El segundo de la tarde fue un bicho medio manso, medio descastado, pero toreable. Álvaro Lorenzo logró buenos momentos con la muleta. Sobresalieron una tanda de derechazos y algunos naturales largos y templados. El espada toledano remató una serie de pases con la zocata mediante un molinete y el de pecho que tuvieron verdadera torería. Desgraciadamente, este joven de escasos veintiún años anduvo fatal con los aceros y su labor fue silenciada.

 

El tercero correspondió a Ginés Marín quien no tuvo su tarde, para nada.En el primero de su lote le faltaron temple y poder, dos cosas que no pueden existir por separado. El de Torrestrella le regaló al coletudo de Jerez de la Frontera más o menos unas 40 embestidas fuertes y francas, pero el trasteo de Ginés no pasó de deslucido.

 

El segundo del lote de Garrido traía las orejas prendidas con alfileres. El muchacho pacense volvió a estar bien con el capotillo y luego le hizo una faena correcta a un astado que tuvo bravura y nobleza. Garrido tuvo ciertos momentos más templados que otros y remató bien las tandas. Yo me quedo con los de trinchera y los firmazos. La estocada certera le permitió cortar una oreja, aunque es justo decir que, en conjunto, le sobró toro. Sin embargo, prefiero ver mil veces a José Garrido frente a un toro de verdad que a las sempiternas vacas sagradas que todos conocemos mimando a sus toritos de alfeñique. 

 

El quinto de la función fue un toro hecho y derecho, codicioso, listo y bravo. Pese a que en el primer tercio se dio una vuelta de campana, su casta no decreció y, aunque acusó el costalazo, el burel jamás dejó de embestir con alegría y fiereza. Desgraciadamente, Lorenzo está muy, muy verde y el toro no tuvo enemigo a modo ni a su altura. En la Plaza México, los gritos de: “¡Toro, toro!” hubieran acompañado al inexperto Álvaro durante todo el último tercio. Ya lo dice la sabiduría popular: ¡Dios te libre de un toro bravo!

 

El que cerró plaza fue un bóvido que no podía ni con su alma merced a lo lastimadas que tenía las manos y su evidente debilidad. Ginés Marín le puso voluntad al asunto, yéndose a porta gayola y luciéndose en la temeraria suerte. Ganas no le faltaron a Marín, quien hasta inició su faena de muleta con el legendario cartucho de pescado, pero ahí había poco que hacer.

 

Contrariamente a los dos primeros festejos de este año, nadie salió hoy bostezando de la plaza. Nadie insultaba al ganadero, a los toreros o a la empresa. Todos comentaban uno u otro detalle valioso de la corrida. Todos le habían aplaudido en mayor o menor medida a más de un par de toros bravos. ¿Es acaso tan difícil darle gusto a San Aficionado Mártir?

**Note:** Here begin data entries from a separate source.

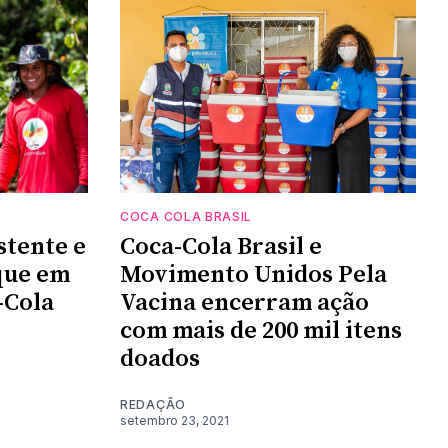
COCA COLA BRASIL
stente e
Coca-Cola Brasil e
que em
Movimento Unidos Pela
-Cola
Vacina encerram ação
com mais de 200 mil itens
doados
REDAÇÃO
setembro 23, 2021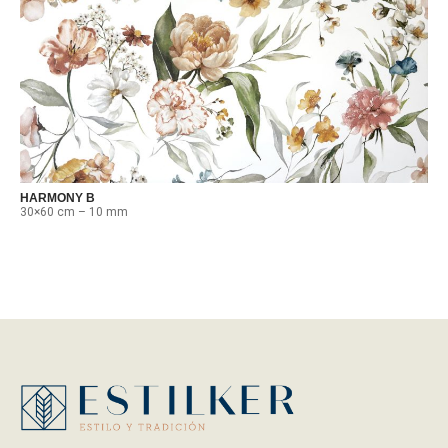
HARMONY B
30×60 cm – 10 mm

Le matador Antonio Puerta gravement blessé en tentadero dans la région de Teruel

Le torero de Cehegin ( Murcie ) testait deux vaches et un utrero de la ganaderia Mora de Rubielos. Il avait déjà terminé les deux vaches et commençait à toréer avec le capote l'utrero, celui-ci n'a pas obéi au déplacment du leurre et il est revenu vers sa poitrine en le frappant à la tête et l'épaule contre le mur, le diestro a rapidement perdu la connaissance . Il avait un petit coup de corne dans le menton et saignait par une oreille. Il a été amené d'urgence à l'hôpital de Teruel où ils ont découvert une fissure crânienne une autre fissure interne dans l'oreille ainsi qu' une fracture de l'épaule droite.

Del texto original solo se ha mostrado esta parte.